Another model used widely is the Claus model.  This model includes a substantially more comprehensive family history of breast cancer than the Gail model.  But the model does not include nonhereditary risk factors (e.g., hormonal or reproductive factors) and the agreement (concordance) between the Gail and Claus models has been relatively poor.  Other risk assessment models such as BRCAPRO, Jonker model, IBIS or the Tyrer-Cuzick model have similar limitations such as not incorporating nonhereditary risk factors and factoring in non-BRCA gene mutations. 

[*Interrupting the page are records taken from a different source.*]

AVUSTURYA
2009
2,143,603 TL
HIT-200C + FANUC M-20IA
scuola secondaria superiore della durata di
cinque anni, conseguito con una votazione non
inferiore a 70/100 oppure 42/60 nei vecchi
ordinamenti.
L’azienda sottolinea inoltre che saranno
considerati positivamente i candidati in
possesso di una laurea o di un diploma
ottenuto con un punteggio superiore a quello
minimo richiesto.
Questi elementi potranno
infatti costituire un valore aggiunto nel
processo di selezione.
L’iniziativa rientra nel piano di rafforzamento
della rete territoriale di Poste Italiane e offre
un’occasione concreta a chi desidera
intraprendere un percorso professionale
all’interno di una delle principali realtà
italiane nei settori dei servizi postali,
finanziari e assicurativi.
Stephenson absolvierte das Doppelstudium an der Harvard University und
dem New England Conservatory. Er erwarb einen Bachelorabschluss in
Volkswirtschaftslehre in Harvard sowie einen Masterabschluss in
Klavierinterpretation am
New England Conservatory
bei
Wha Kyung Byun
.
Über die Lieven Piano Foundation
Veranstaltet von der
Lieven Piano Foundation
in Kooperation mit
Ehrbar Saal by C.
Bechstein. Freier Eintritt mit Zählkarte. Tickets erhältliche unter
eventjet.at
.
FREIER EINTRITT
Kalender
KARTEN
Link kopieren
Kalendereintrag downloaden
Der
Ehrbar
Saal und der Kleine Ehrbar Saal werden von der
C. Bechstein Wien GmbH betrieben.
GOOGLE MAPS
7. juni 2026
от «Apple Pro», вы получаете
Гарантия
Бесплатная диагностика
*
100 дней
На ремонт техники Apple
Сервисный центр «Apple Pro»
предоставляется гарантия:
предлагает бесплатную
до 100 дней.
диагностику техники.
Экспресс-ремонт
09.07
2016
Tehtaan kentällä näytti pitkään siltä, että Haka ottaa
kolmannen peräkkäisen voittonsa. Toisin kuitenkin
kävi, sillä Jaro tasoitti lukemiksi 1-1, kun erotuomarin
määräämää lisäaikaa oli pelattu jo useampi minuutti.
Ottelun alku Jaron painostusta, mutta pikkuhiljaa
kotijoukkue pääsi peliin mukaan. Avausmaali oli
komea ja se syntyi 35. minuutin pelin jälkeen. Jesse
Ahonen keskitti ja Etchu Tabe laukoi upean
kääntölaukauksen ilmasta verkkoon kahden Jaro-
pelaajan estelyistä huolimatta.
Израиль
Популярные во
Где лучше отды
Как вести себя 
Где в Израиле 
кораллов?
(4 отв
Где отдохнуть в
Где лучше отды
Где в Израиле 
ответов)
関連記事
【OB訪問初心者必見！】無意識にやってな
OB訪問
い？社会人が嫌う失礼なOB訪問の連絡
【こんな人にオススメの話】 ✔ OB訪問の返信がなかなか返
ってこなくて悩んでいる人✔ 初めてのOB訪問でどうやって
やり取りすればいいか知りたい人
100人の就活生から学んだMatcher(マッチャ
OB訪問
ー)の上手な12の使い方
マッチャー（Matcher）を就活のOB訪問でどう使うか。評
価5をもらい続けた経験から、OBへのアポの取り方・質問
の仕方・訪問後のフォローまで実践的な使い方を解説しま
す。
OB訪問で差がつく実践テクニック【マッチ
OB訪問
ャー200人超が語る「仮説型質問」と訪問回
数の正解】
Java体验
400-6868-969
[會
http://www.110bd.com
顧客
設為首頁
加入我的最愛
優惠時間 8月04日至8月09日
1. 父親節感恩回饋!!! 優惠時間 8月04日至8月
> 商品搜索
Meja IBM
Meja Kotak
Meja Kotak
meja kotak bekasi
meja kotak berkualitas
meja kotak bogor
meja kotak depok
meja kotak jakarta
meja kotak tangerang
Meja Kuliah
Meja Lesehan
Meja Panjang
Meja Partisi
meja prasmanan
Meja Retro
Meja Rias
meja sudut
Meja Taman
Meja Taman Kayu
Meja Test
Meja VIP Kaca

Researchers have tried to validate and compare various BRCA1 and BRCA2 risk estimation models.  But a 2007 study that independently compared these models showed no one model was superior (Parmigiani et al. 2007).  Some models can predict both mutation carriage risk and breast cancer risk, but all have limitations with their reliance on known risk factors, since data show that up to 60% of breast cancer can arise in the absence of any known risk factors.  Other weaknesses in the models include the fact that they incorporate information only about 1st or 2nd degree relatives of the person being assessed.  Some models also do not include mammographic breast density or family history of other types of cancers such as prostate or pancreatic cancers which are known to be influenced by BRCA1 or BRCA2 mutations.  Also, genome-based research will most likely lead to the development of new risk assessment models.  Current models do not incorporate single-nucleotide polymorphisms (SNPs) which have been associated with breast cancer risk.  Ongoing efforts are needed to assess and measure vastly complex gene-gene and gene-environment interactions which will lead to improved individualized risk assessment and care.